▶ [Assignment]: Where a record contains a picture, omit it; otherwise reproduce the listing exactly.

▶ [Available data]:
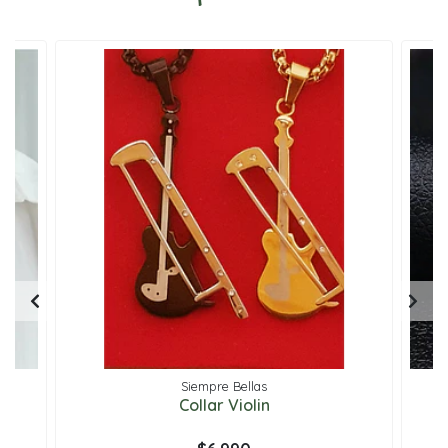
Siempre Bellas
sa
Collar Violin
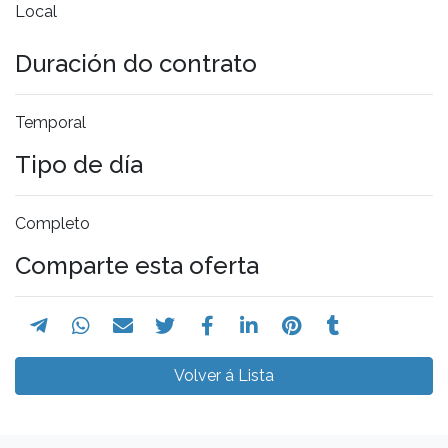
Local
Duración do contrato
Temporal
Tipo de día
Completo
Comparte esta oferta
Volver á Lista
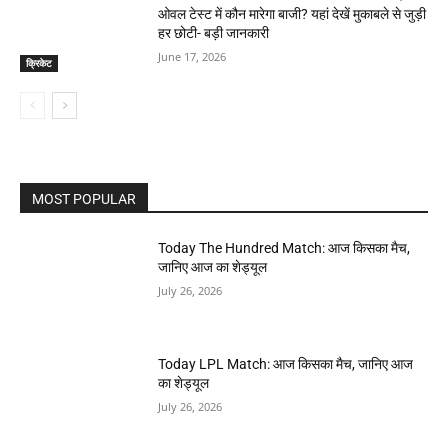
ओवल टेस्ट में कौन मारेगा बाजी? यहां देखें मुकाबले से जुड़ी
हर छोटी- बड़ी जानकारी
June 17, 2026
क्रिकेट
MOST POPULAR
Today The Hundred Match: आज किसका मैच,
जानिए आज का शेड्यूल
July 26, 2026
Today LPL Match: आज किसका मैच, जानिए आज
का शेड्यूल
July 26, 2026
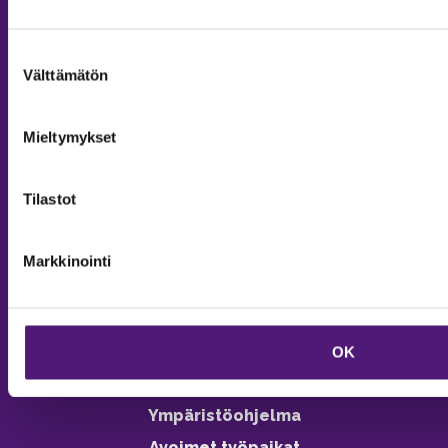
MAJOITUS
Suostumuksen
Välttämätön
valinta
Tiedustelut & Varaukset
Puh:
020 755 9975
Mieltymykset
Email:
majoitus@sappee.fi
Palvelemme arkisin 9–16
Tilastot
Online varaukset
verkkokaupasta 24h
Markkinointi
OK
Vastuullisuus
Ympäristöohjelma
Avoimet työpaikat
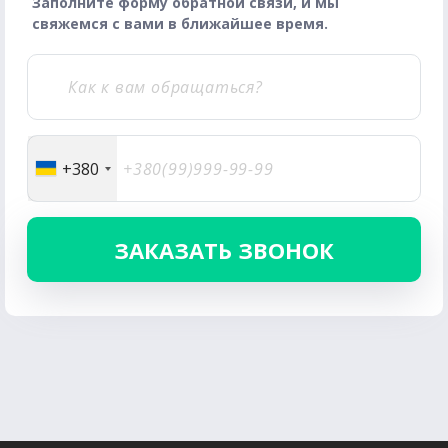
Заполните форму обратной связи, и мы
свяжемся с вами в ближайшее время.
+380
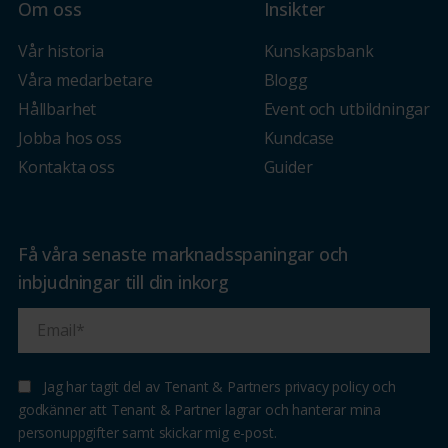
Om oss
Insikter
Vår historia
Kunskapsbank
Våra medarbetare
Blogg
Hållbarhet
Event och utbildningar
Jobba hos oss
Kundcase
Kontakta oss
Guider
Få våra senaste marknadsspaningar och
inbjudningar till din inkorg
Jag har tagit del av Tenant & Partners privacy policy och
godkänner att Tenant & Partner lagrar och hanterar mina
personuppgifter samt skickar mig e-post.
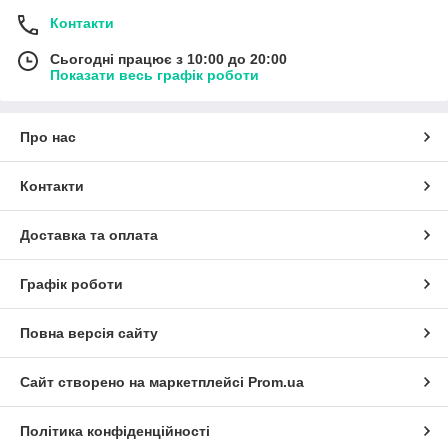
Контакти
Сьогодні працює з 10:00 до 20:00
Показати весь графік роботи
Про нас
Контакти
Доставка та оплата
Графік роботи
Повна версія сайту
Сайт створено на маркетплейсі
Prom.ua
Політика конфіденційності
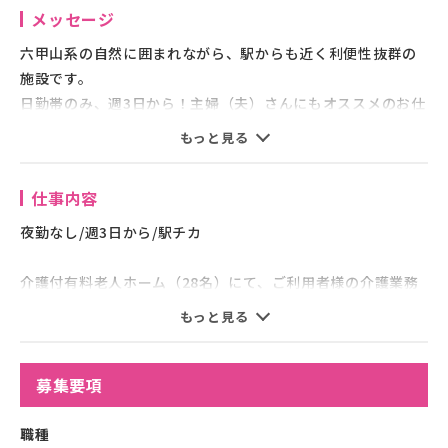
メッセージ
六甲山系の自然に囲まれながら、駅からも近く利便性抜群の
施設です。
日勤帯のみ、週3日から！主婦（夫）さんにもオススメのお仕
事です。
もっと見る
幅広い年代の方が活躍中の職場で、資格や経験を活かして一
緒に働きませんか？
仕事内容
夜勤なし/週3日から/駅チカ
介護付有料老人ホーム（28名）にて、ご利用者様の介護業務
全般をお願いします。
もっと見る
（入浴・食事・排泄･更衣等の身体介助、生活サポート、見守
り 他）
募集要項
職種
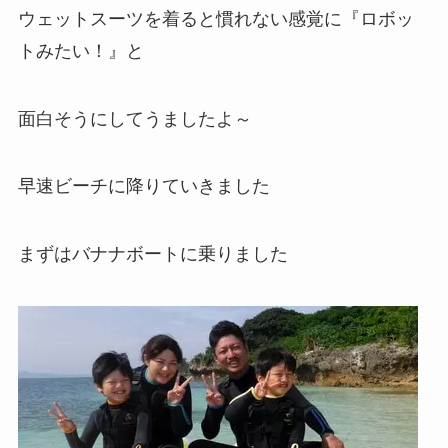
ウェットスーツを着ると慣れない感覚に『ロボッ
トみたい！』と
面白そうにしてうましたよ～
早速ビーチに降りていきました
まずはバナナボートに乗りました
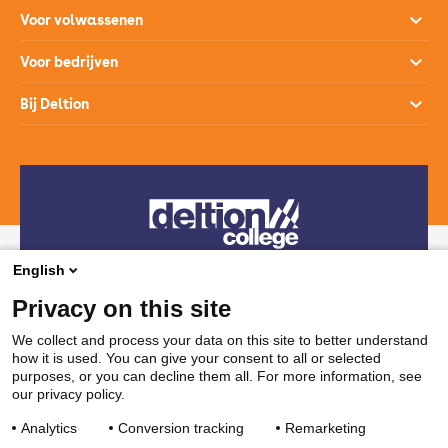
Opleidingen
Voor volwassenen
Open dagen
Opleidingen
Voor bedrijven
Studiekeuzehulp
Loopbaanontwikkeling
Opleidingen
Bij Deltion
Hoe werkt het mbo
SprintLyceum
Branches
Aanmelden en intake
Contact
Praktijkverklaring
Maatwerk en Incompany
Voor decanen
Route
Stages & Leerplekken
Werken bij
Subsidies voor bedrijven
Veelgestelde vragen
Bedrijvenloket en accountmanagers
Restaurants & Leerbedrijven
English
Telefonisch contact
Vakanties
Privacy on this site
038 850 30 00
We collect and process your data on this site to better understand
how it is used. You can give your consent to all or selected
Mail contact
purposes, or you can decline them all. For more information, see
our privacy policy.
ssc@deltion.nl
Analytics
Conversion tracking
Remarketing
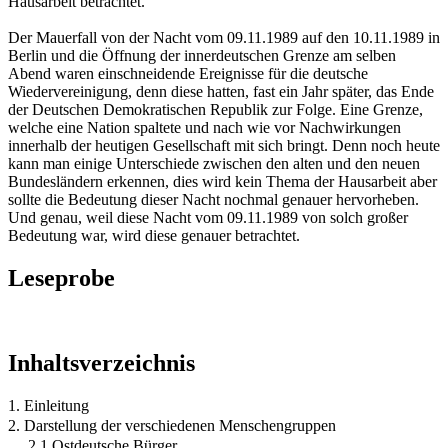
Hausarbeit betrachtet.
Der Mauerfall von der Nacht vom 09.11.1989 auf den 10.11.1989 in
Berlin und die Öffnung der innerdeutschen Grenze am selben
Abend waren einschneidende Ereignisse für die deutsche
Wiedervereinigung, denn diese hatten, fast ein Jahr später, das Ende
der Deutschen Demokratischen Republik zur Folge. Eine Grenze,
welche eine Nation spaltete und nach wie vor Nachwirkungen
innerhalb der heutigen Gesellschaft mit sich bringt. Denn noch heute
kann man einige Unterschiede zwischen den alten und den neuen
Bundesländern erkennen, dies wird kein Thema der Hausarbeit aber
sollte die Bedeutung dieser Nacht nochmal genauer hervorheben.
Und genau, weil diese Nacht vom 09.11.1989 von solch großer
Bedeutung war, wird diese genauer betrachtet.
Leseprobe
Inhaltsverzeichnis
1. Einleitung
2. Darstellung der verschiedenen Menschengruppen
2.1 Ostdeutsche Bürger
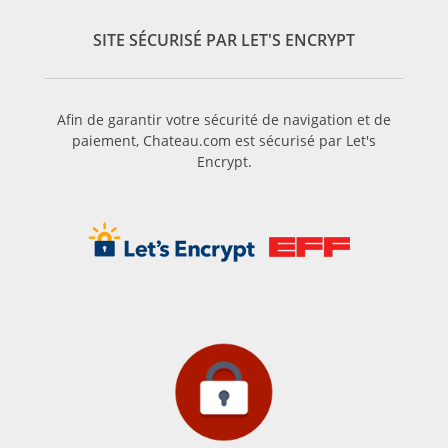
rouges et noirs ainsi que des notes boisées, il se mariera de
ce fait avec la viande rouge : le rôti par exemple, le bœuf,
SITE SÉCURISÉ PAR LET'S ENCRYPT
l’agneau, et certains gibiers tels que la biche etc. Il pourra
également accompagner certaines volailles, telles que du
canard.
Afin de garantir votre sécurité de navigation et de
paiement, Chateau.com est sécurisé par Let's
Encrypt.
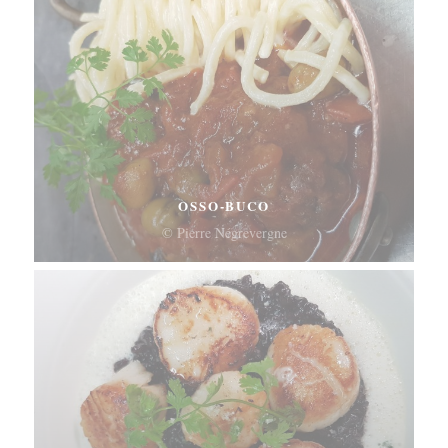
OSSO-BUCO
© Pierre Négrevergne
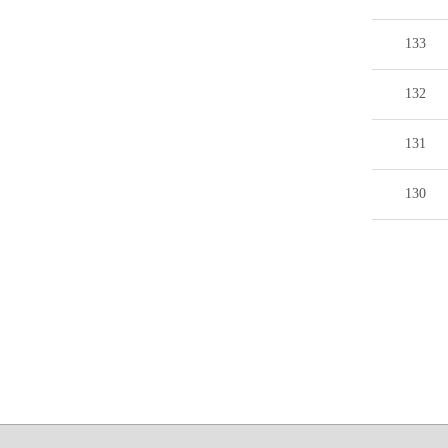
133
132
131
130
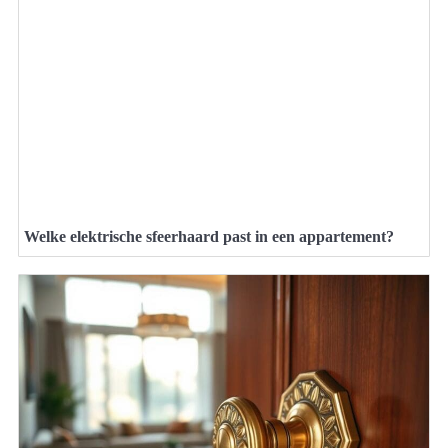
Welke elektrische sfeerhaard past in een appartement?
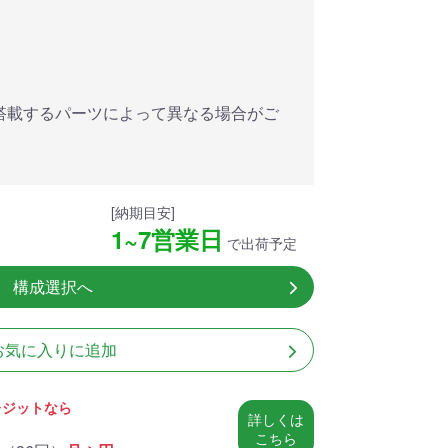
アした
MSI共同開発のPROJECT
MSI」認証
ZERO 背面コネクタマザー
ードする
ボードと2.8型液晶簡易水冷
搭載。
が、パソコン内部の美しさ
を際立たせます。
搭載するパーツによって異なる場合がご
細
商品詳細
[納期目安]
1~7営業日
で出荷予定
構成選択へ
お気に入りに追加
レジットなら
詳しくは
こちら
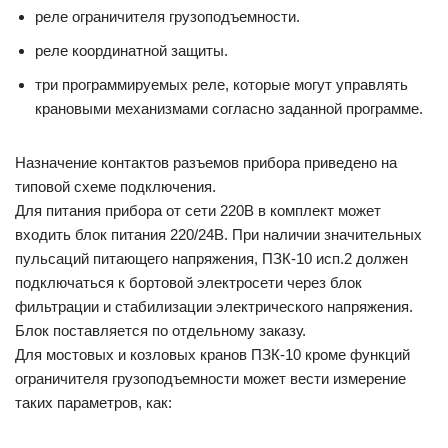
реле ограничителя грузоподъемности.
реле координатной защиты.
три программируемых реле, которые могут управлять
крановыми механизмами согласно заданной программе.
Назначение контактов разъемов прибора приведено на
типовой схеме подключения.
Для питания прибора от сети 220В в комплект может
входить блок питания 220/24В. При наличии значительных
пульсаций питающего напряжения, ПЗК-10 исп.2 должен
подключаться к бортовой электросети через блок
фильтрации и стабилизации электрического напряжения.
Блок поставляется по отдельному заказу.
Для мостовых и козловых кранов ПЗК-10 кроме функций
ограничителя грузоподъемности может вести измерение
таких параметров, как:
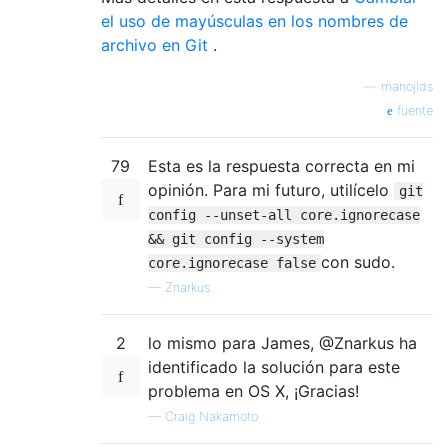
el uso de mayúsculas en los nombres de
archivo en Git
.
—
manojlds
fuente
79
Esta es la respuesta correcta en mi
opinión. Para mi futuro, utilícelo
git
config --unset-all core.ignorecase
&& git config --system
con sudo.
core.ignorecase false
—
Znarkus
2
lo mismo para James, @Znarkus ha
identificado la solución para este
problema en OS X, ¡Gracias!
—
Craig Nakamoto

▶ [Task response]:
Siempre Bellas
sa
Collar Violin
Local
Duración do contrato
Temporal
Tipo de día
Completo
Comparte esta oferta
Volver á Lista
ओवल टेस्ट में कौन मारेगा बाजी? यहां देखें मुकाबले से जुड़ी
हर छोटी- बड़ी जानकारी
June 17, 2026
क्रिकेट
MOST POPULAR
Today The Hundred Match: आज किसका मैच,
जानिए आज का शेड्यूल
July 26, 2026
Today LPL Match: आज किसका मैच, जानिए आज
का शेड्यूल
July 26, 2026
MAJOITUS
Suostumuksen
Välttämätön
valinta
Tiedustelut & Varaukset
Puh:
020 755 9975
Mieltymykset
Email:
majoitus@sappee.fi
Palvelemme arkisin 9–16
Tilastot
Online varaukset
verkkokaupasta 24h
Markkinointi
OK
Vastuullisuus
Ympäristöohjelma
Avoimet työpaikat
Заполните форму обратной связи, и мы
свяжемся с вами в ближайшее время.
+380
Om oss
Insikter
Vår historia
Kunskapsbank
Våra medarbetare
Blogg
Hållbarhet
Event och utbildningar
Jobba hos oss
Kundcase
Kontakta oss
Guider
Få våra senaste marknadsspaningar och
inbjudningar till din inkorg
Jag har tagit del av Tenant & Partners privacy policy och
godkänner att Tenant & Partner lagrar och hanterar mina
personuppgifter samt skickar mig e-post.
Контакти
Сьогодні працює з 10:00 до 20:00
Показати весь графік роботи
Про нас
Контакти
Доставка та оплата
Графік роботи
Повна версія сайту
Сайт створено на маркетплейсі
Prom.ua
Політика конфіденційності
メッセージ
六甲山系の自然に囲まれながら、駅からも近く利便性抜群の
施設です。
日勤帯のみ、週3日から！主婦（夫）さんにもオススメのお仕
事です。
もっと見る
幅広い年代の方が活躍中の職場で、資格や経験を活かして一
緒に働きませんか？
仕事内容
夜勤なし/週3日から/駅チカ
介護付有料老人ホーム（28名）にて、ご利用者様の介護業務
全般をお願いします。
もっと見る
（入浴・食事・排泄･更衣等の身体介助、生活サポート、見守
り 他）
募集要項
職種
ウェットスーツを着ると慣れない感覚に『ロボッ
トみたい！』と
面白そうにしてうましたよ～
早速ビーチに降りていきました
まずはバナナボートに乗りました
Opleidingen
Voor volwassenen
Open dagen
Opleidingen
Voor bedrijven
Studiekeuzehulp
Loopbaanontwikkeling
Opleidingen
Bij Deltion
Hoe werkt het mbo
SprintLyceum
Branches
Aanmelden en intake
Contact
Praktijkverklaring
Maatwerk en Incompany
Voor decanen
Route
Stages & Leerplekken
Werken bij
Subsidies voor bedrijven
Veelgestelde vragen
Bedrijvenloket en accountmanagers
Restaurants & Leerbedrijven
English
Telefonisch contact
Vakanties
Privacy on this site
038 850 30 00
We collect and process your data on this site to better understand
how it is used. You can give your consent to all or selected
Mail contact
purposes, or you can decline them all. For more information, see
our privacy policy.
ssc@deltion.nl
Analytics
Conversion tracking
Remarketing
Hausarbeit betrachtet.
Der Mauerfall von der Nacht vom 09.11.1989 auf den 10.11.1989 in
Berlin und die Öffnung der innerdeutschen Grenze am selben
Abend waren einschneidende Ereignisse für die deutsche
Wiedervereinigung, denn diese hatten, fast ein Jahr später, das Ende
der Deutschen Demokratischen Republik zur Folge. Eine Grenze,
welche eine Nation spaltete und nach wie vor Nachwirkungen
innerhalb der heutigen Gesellschaft mit sich bringt. Denn noch heute
kann man einige Unterschiede zwischen den alten und den neuen
Bundesländern erkennen, dies wird kein Thema der Hausarbeit aber
sollte die Bedeutung dieser Nacht nochmal genauer hervorheben.
Und genau, weil diese Nacht vom 09.11.1989 von solch großer
Bedeutung war, wird diese genauer betrachtet.
Leseprobe
Inhaltsverzeichnis
1. Einleitung
2. Darstellung der verschiedenen Menschengruppen
2.1 Ostdeutsche Bürger
rouges et noirs ainsi que des notes boisées, il se mariera de
ce fait avec la viande rouge : le rôti par exemple, le bœuf,
SITE SÉCURISÉ PAR LET'S ENCRYPT
l’agneau, et certains gibiers tels que la biche etc. Il pourra
également accompagner certaines volailles, telles que du
canard.
Afin de garantir votre sécurité de navigation et de
paiement, Chateau.com est sécurisé par Let's
Encrypt.
OSSO-BUCO
© Pierre Négrevergne
133
132
131
130
Welke elektrische sfeerhaard past in een appartement?
アした
MSI共同開発のPROJECT
MSI」認証
ZERO 背面コネクタマザー
ードする
ボードと2.8型液晶簡易水冷
搭載。
が、パソコン内部の美しさ
を際立たせます。
搭載するパーツによって異なる場合がご
細
商品詳細
[納期目安]
1~7営業日
で出荷予定
構成選択へ
お気に入りに追加
レジットなら
詳しくは
こちら
реле ограничителя грузоподъемности.
реле координатной защиты.
три программируемых реле, которые могут управлять
крановыми механизмами согласно заданной программе.
Назначение контактов разъемов прибора приведено на
типовой схеме подключения.
Для питания прибора от сети 220В в комплект может
входить блок питания 220/24В. При наличии значительных
пульсаций питающего напряжения, ПЗК-10 исп.2 должен
подключаться к бортовой электросети через блок
фильтрации и стабилизации электрического напряжения.
Блок поставляется по отдельному заказу.
Для мостовых и козловых кранов ПЗК-10 кроме функций
ограничителя грузоподъемности может вести измерение
таких параметров, как:
el uso de mayúsculas en los nombres de
archivo en Git
.
—
manojlds
fuente
79
Esta es la respuesta correcta en mi
opinión. Para mi futuro, utilícelo
git
config --unset-all core.ignorecase
&& git config --system
con sudo.
core.ignorecase false
—
Znarkus
2
lo mismo para James, @Znarkus ha
identificado la solución para este
problema en OS X, ¡Gracias!
—
Craig Nakamoto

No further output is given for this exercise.